2 Latino gang members convicted of first-degree murder of Cheryl Green, potential witness

September 9, 2010 | 3:45 pm

Two Latino gang members were convicted Thursday of first-degree murder in a hate crime trial surrounding the deaths of a 14-year-old black girl and a potential witness in the Harbor Gateway area of Los Angeles.

The panel also found to be true the allegation that the girl's killing was a hate crime.

The jury deliberated for less than two days in the case of Jonathan Fajardo, 22, and Daniel Aguilar, 23, both members of the 204th street gang. Fajardo was found guilty of killing Cheryl Green because she was black.

Both defendants were convicted of participating in the murder of a potential witness, 21-year-old Christopher Ash, who the gang suspected of talking to police about Green's killing.

Fajardo and Aguilar showed no emotion, staring blankly ahead, as their families sobbed in the audience.

Green was shot in December 2006 as she stood hanging out with friends in a driveway in broad daylight. Prosecutors alleged in trial that Fajardo was agitated from an earlier confrontation with a black man when he fired into the crowd of black youngsters. Three others were wounded in that shooting.

Fajardo also was convicted of attempted murder for shooting at the others in the crowd.

Ash's death came two weeks later. His body, stabbed more than 60 times and wrapped in a bloody blanket, was dumped on a roadside in Carson.
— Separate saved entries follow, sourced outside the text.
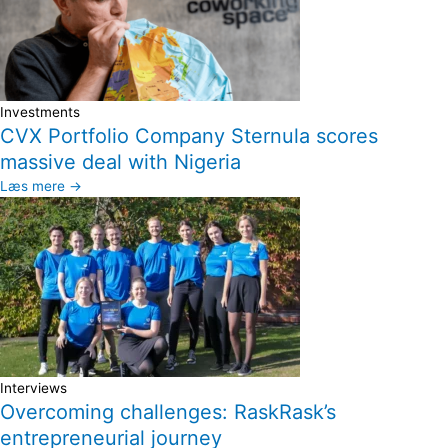
Investments
CVX Portfolio Company Sternula scores
massive deal with Nigeria
Læs mere →
Interviews
Overcoming challenges: RaskRask’s
entrepreneurial journey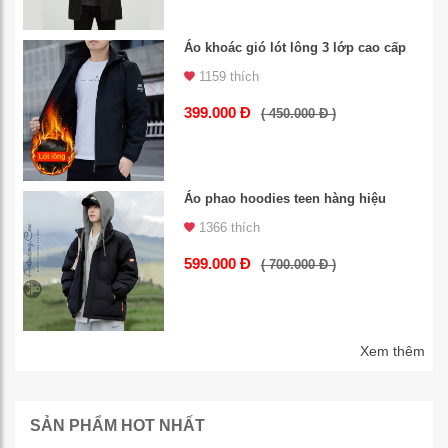
Áo khoác gió lót lông 3 lớp cao cấp
1159 thích
399.000 Đ
( 450.000 Đ )
Áo phao hoodies teen hàng hiệu
1366 thích
599.000 Đ
( 700.000 Đ )
Xem thêm
SẢN PHẨM HOT NHẤT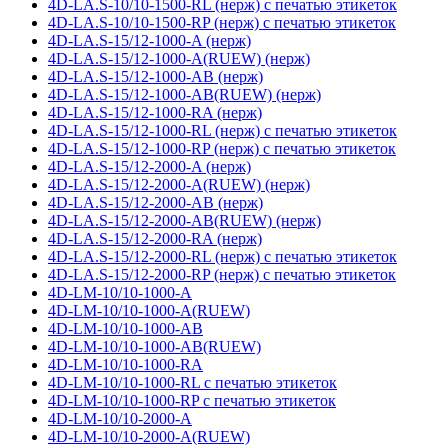
4D-LA.S-10/10-1500-RL (нерж) с печатью этикеток
4D-LA.S-10/10-1500-RP (нерж) с печатью этикеток
4D-LA.S-15/12-1000-A (нерж)
4D-LA.S-15/12-1000-A(RUEW) (нерж)
4D-LA.S-15/12-1000-AB (нерж)
4D-LA.S-15/12-1000-AB(RUEW) (нерж)
4D-LA.S-15/12-1000-RA (нерж)
4D-LA.S-15/12-1000-RL (нерж) с печатью этикеток
4D-LA.S-15/12-1000-RP (нерж) с печатью этикеток
4D-LA.S-15/12-2000-A (нерж)
4D-LA.S-15/12-2000-A(RUEW) (нерж)
4D-LA.S-15/12-2000-AB (нерж)
4D-LA.S-15/12-2000-AB(RUEW) (нерж)
4D-LA.S-15/12-2000-RA (нерж)
4D-LA.S-15/12-2000-RL (нерж) с печатью этикеток
4D-LA.S-15/12-2000-RP (нерж) с печатью этикеток
4D-LM-10/10-1000-A
4D-LM-10/10-1000-A(RUEW)
4D-LM-10/10-1000-AB
4D-LM-10/10-1000-AB(RUEW)
4D-LM-10/10-1000-RA
4D-LM-10/10-1000-RL с печатью этикеток
4D-LM-10/10-1000-RP с печатью этикеток
4D-LM-10/10-2000-A
4D-LM-10/10-2000-A(RUEW)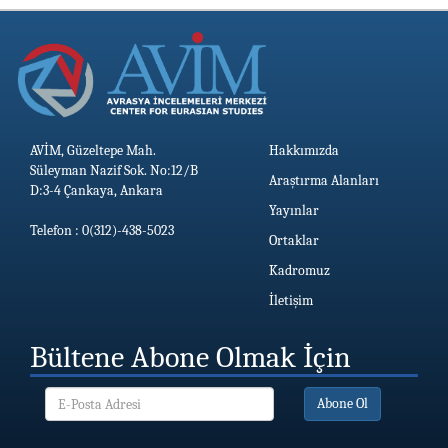
AVİM, Güzeltepe Mah.
Hakkımızda
Süleyman Nazif Sok. No:12/B
Araştırma Alanları
D:3-4 Çankaya, Ankara
Yayınlar
Telefon : 0(312)-438-5023
Ortaklar
Kadromuz
İletişim
Bültene Abone Olmak İçin
Abone Ol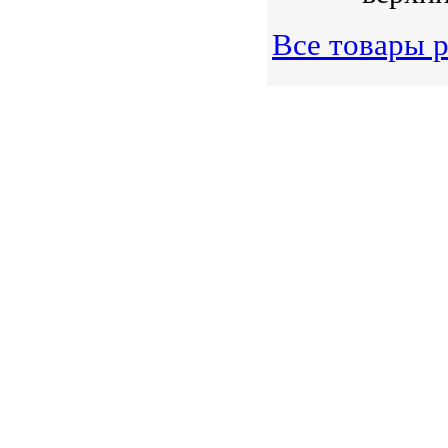
Все товары р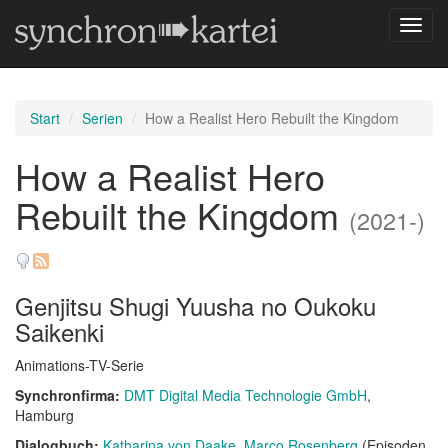
Navig
umsch
Start
Serien
How a Realist Hero Rebuilt the Kingdom
How a Realist Hero
Rebuilt the Kingdom
(2021-)
Genjitsu Shugi Yuusha no Oukoku
Saikenki
Animations-TV-Serie
Synchronfirma:
DMT Digital Media Technologie GmbH
,
Hamburg
Dialogbuch:
Katharina von Daake
Marco Rosenberg
(Episoden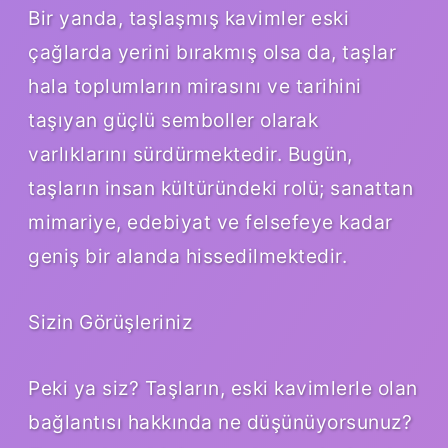
Bir yanda, taşlaşmış kavimler eski
çağlarda yerini bırakmış olsa da, taşlar
hala toplumların mirasını ve tarihini
taşıyan güçlü semboller olarak
varlıklarını sürdürmektedir. Bugün,
taşların insan kültüründeki rolü; sanattan
mimariye, edebiyat ve felsefeye kadar
geniş bir alanda hissedilmektedir.
Sizin Görüşleriniz
Peki ya siz? Taşların, eski kavimlerle olan
bağlantısı hakkında ne düşünüyorsunuz?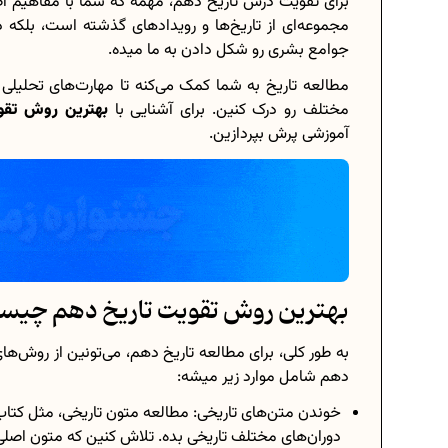
برای تقویت درس تاریخ دهم، مهمه که شما با مفاهیم اصل
مجموعه‌ای از تاریخ‌ها و رویدادهای گذشته است، بلکه 
جوامع بشری رو شکل دادن به ما میده.
مطالعه تاریخ به شما کمک می‌کنه تا مهارت‌های تحلیلی
برنامه‌ ریزی درسی هشتم
مختلف رو درک کنین. برای آشنایی با
بهترین روش تقو
آموزشی پرش بپردازین.
چگونه برنامه‌ ریزی درسی کنیم؟
دانلود رایگان نمونه سوالات امتحانی...
دانلود رایگان کتاب‌های دوازدهم...
بهترین روش تقویت تاریخ دهم چیس
اعداد صحیح، طبیعی و گویا چه اعدادی.
به طور کلی، برای مطالعه تاریخ دهم، می‌تونین از روش‌ها
حذفیات کنکور انسانی 1404
دهم شامل موارد زیر میشه:
خوندن متن‌های تاریخی: مطالعه متون تاریخی، مثل کتاب‌ه
دوران‌های مختلف تاریخی بده. تلاش کنین که متون اصلی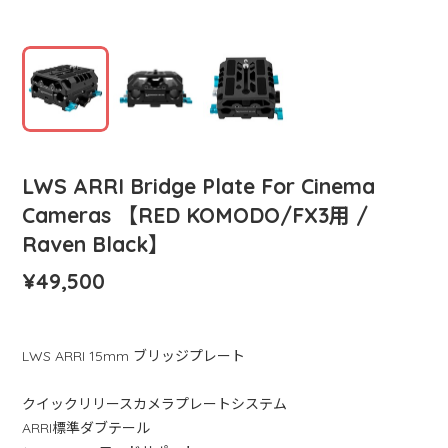
LWS ARRI Bridge Plate For Cinema
Cameras 【RED KOMODO/FX3用 /
Raven Black】
¥49,500
LWS ARRI 15mm ブリッジプレート
クイックリリースカメラプレートシステム
ARRI標準ダブテール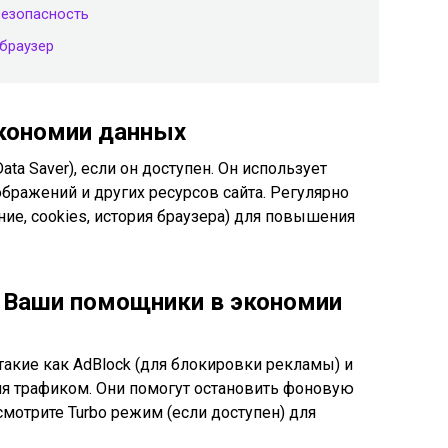
безопасность
браузер
экономии данных
a Saver), если он доступен. Он использует
бражений и других ресурсов сайта. Регулярно
ие, cookies, история браузера) для повышения
 Ваши помощники в экономии
такие как AdBlock (для блокировки рекламы) и
ия трафиком. Они помогут остановить фоновую
смотрите Turbo режим (если доступен) для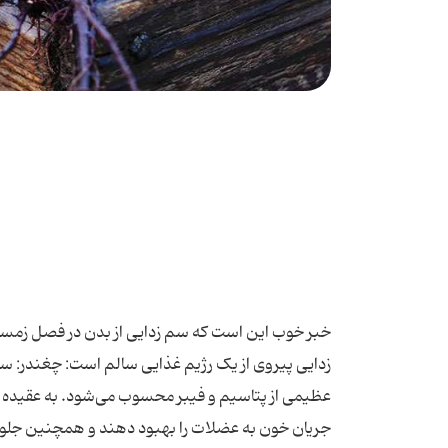
خبر خوب این است که سم زدایی از بدن در فصل زمس
زدایی پیروی از یک رژیم غذایی سالم است: چغندر: سر
عظیمی از پتاسیم و فیبر محسوب می‌شود. به عقیده محق
جریان خون به عضلات را بهبود دهند و همچنین جلوی 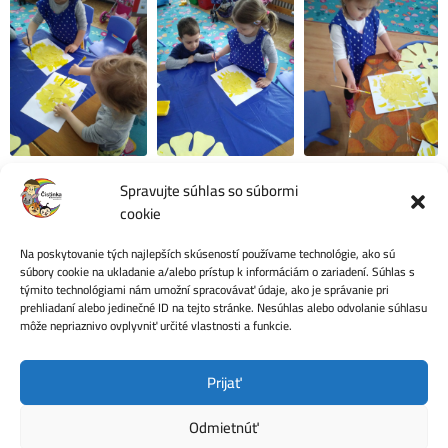
Spravujte súhlas so súbormi
cookie
Na poskytovanie tých najlepších skúseností používame technológie, ako sú
Počet videní:
52
súbory cookie na ukladanie a/alebo prístup k informáciám o zariadení. Súhlas s
týmito technológiami nám umožní spracovávať údaje, ako je správanie pri
prehliadaní alebo jedinečné ID na tejto stránke. Nesúhlas alebo odvolanie súhlasu
môže nepriaznivo ovplyvniť určité vlastnosti a funkcie.
Ochrana osobných údajov
Prijať
Odmietnúť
The gang suspected him because police served a search warrant on his apartment but released him the same day, prosecutors said.

In the two-week trial, Fajardo's attorney disputed that Green's killing, which Fajardo admitted to in police interviews, was motivated by race, calling it an "accident that rose of fear and anger" and a "rash impulse."

Green's death sparked community outrage and widespread reaction from authorities and politicians about gang violence and black-Latino tensions in the neighborhood, a narrow stretch of Los Angeles between Torrance and Carson where graffiti with racial epithets were an everyday occurrence.

The girl's death was but one of a number of slayings in the area police believe were racially motivated.